March 29, 2008

First Recorded Sounds

The first sounds ever recorded by humanity can now be heard on the web, and amazing thing. They have a ghostly quality to them, particularly the very first recording recognizable as that of a human voice. This was made on a sheet of paper coated with soot from an oil lamp by Édouard-Léon Scott de Martinville on April 9, 1860. It reproduces the voice of what sounds like a woman singing a French folk song, Au clair de la lune, Pierrot répondit.

Thomas Edison wouldn't invent the phonograph for 17 years after this was recorded.

boomp3.com

I don't know about you, but I got goosebumps listening to that eerie, scratchy, ethereal sound.

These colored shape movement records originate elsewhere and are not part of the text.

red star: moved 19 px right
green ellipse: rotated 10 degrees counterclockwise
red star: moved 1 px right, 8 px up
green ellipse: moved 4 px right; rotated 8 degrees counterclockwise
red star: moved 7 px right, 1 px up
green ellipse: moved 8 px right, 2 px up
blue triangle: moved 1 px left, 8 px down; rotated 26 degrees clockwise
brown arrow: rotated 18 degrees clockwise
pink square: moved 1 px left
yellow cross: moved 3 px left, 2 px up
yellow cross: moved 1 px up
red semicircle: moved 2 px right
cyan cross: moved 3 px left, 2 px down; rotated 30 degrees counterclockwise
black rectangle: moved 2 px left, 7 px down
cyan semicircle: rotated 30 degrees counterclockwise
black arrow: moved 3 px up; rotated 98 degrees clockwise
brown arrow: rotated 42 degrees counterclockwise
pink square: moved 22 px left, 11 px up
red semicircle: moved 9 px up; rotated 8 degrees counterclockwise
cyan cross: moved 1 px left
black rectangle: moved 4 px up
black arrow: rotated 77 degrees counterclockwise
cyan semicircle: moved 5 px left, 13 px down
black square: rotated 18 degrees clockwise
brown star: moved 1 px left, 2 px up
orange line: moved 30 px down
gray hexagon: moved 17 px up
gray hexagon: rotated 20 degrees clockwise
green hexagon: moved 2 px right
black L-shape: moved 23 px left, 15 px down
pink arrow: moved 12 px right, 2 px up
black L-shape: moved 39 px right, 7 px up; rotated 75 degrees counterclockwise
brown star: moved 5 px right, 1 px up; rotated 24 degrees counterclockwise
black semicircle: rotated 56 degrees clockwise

Also available are excerpts of the first human voice ever recorded (1857), though in this case the voice isn't quite as recognizable:
boomp3.com

I think this is the very first recording ever made, or at least that has survived in a condition good enough to be restored. However, it doesn't sound much like a voice at all. The person who made the recording appears to have been toying with making recordings at various speeds. This begs the question of whether some even earlier recording exists, since one might expect that someone playing with different speeds would have first recorded at a normal speed.

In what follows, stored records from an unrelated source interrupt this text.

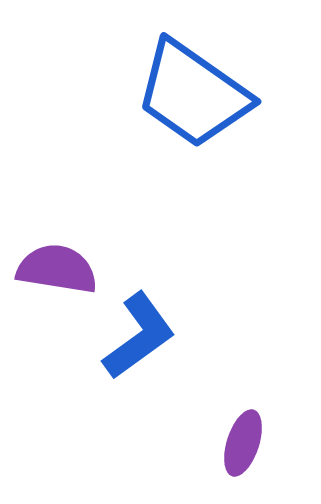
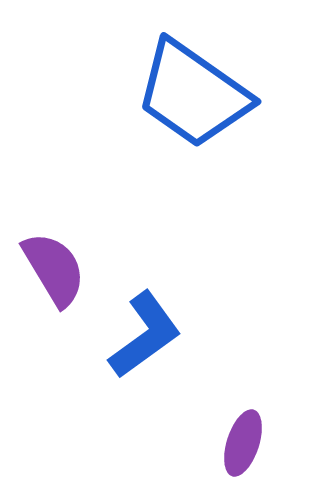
purple semicircle: moved 3 px left; rotated 50 degrees clockwise
blue L-shape: moved 6 px right, 1 px up
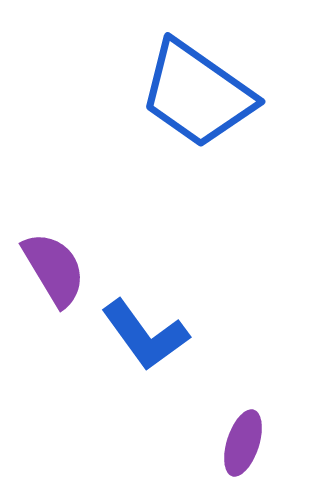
blue trapezoid: moved 4 px right
blue L-shape: rotated 90 degrees clockwise
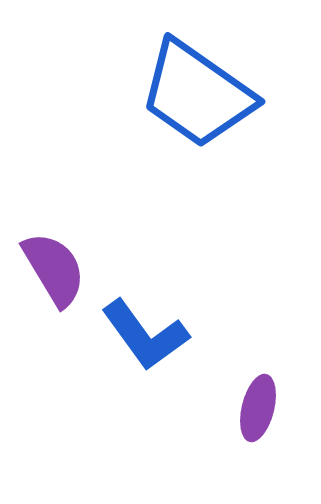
purple ellipse: moved 15 px right, 35 px up; rotated 4 degrees counterclockwise
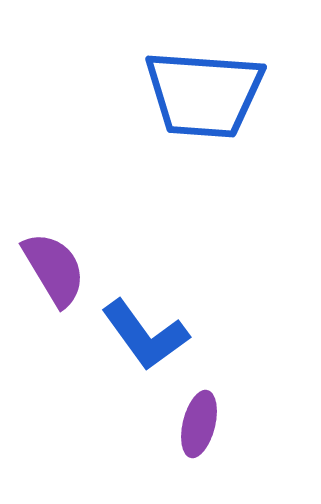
blue trapezoid: moved 7 px right; rotated 31 degrees counterclockwise
purple ellipse: moved 59 px left, 16 px down
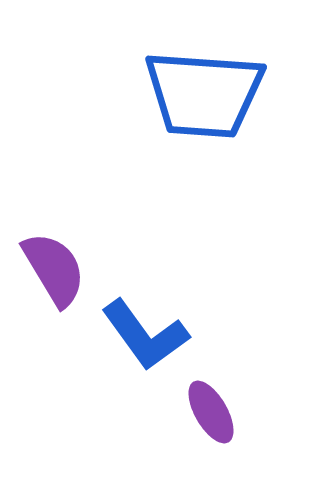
purple ellipse: moved 12 px right, 12 px up; rotated 44 degrees counterclockwise
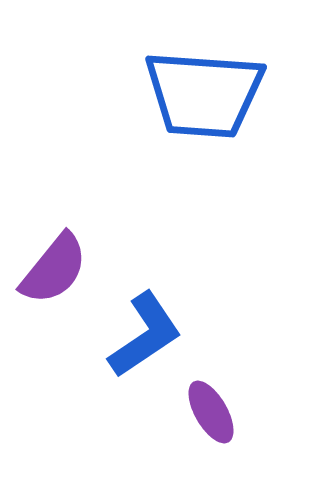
purple semicircle: rotated 70 degrees clockwise
blue L-shape: rotated 88 degrees counterclockwise
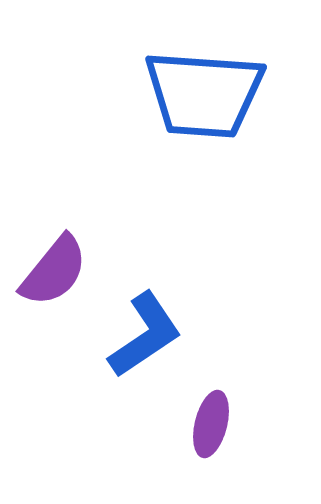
purple semicircle: moved 2 px down
purple ellipse: moved 12 px down; rotated 44 degrees clockwise
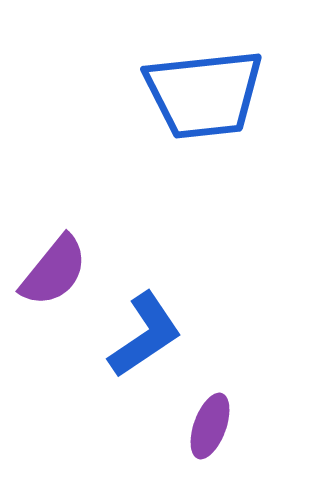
blue trapezoid: rotated 10 degrees counterclockwise
purple ellipse: moved 1 px left, 2 px down; rotated 6 degrees clockwise
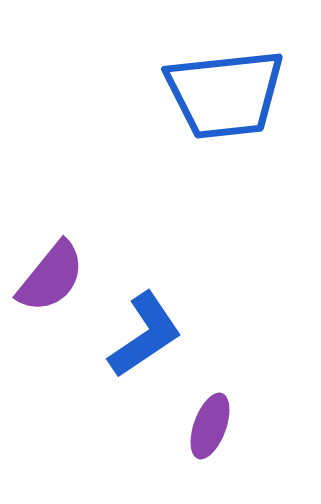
blue trapezoid: moved 21 px right
purple semicircle: moved 3 px left, 6 px down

The recordings have been rescued and digitized by a project called First Sounds, a group created with the purpose to make the oldest recorded sounds available to the public. They give explicit permission for anyone to reproduce the sounds, but if you want to reproduce them on line it is asked that you do not hotlink them from First Sound's website. You may, however, download and host them elsewhere, which is what I've done here. A site called BooMP3 provides free, unlimited hosting of audio files and is quite handy for that purpose.

A couple of other very early recordings are also available at First Sound's websites, but these two were my favorites. I'm glad that someone has gone to the trouble of preserving them.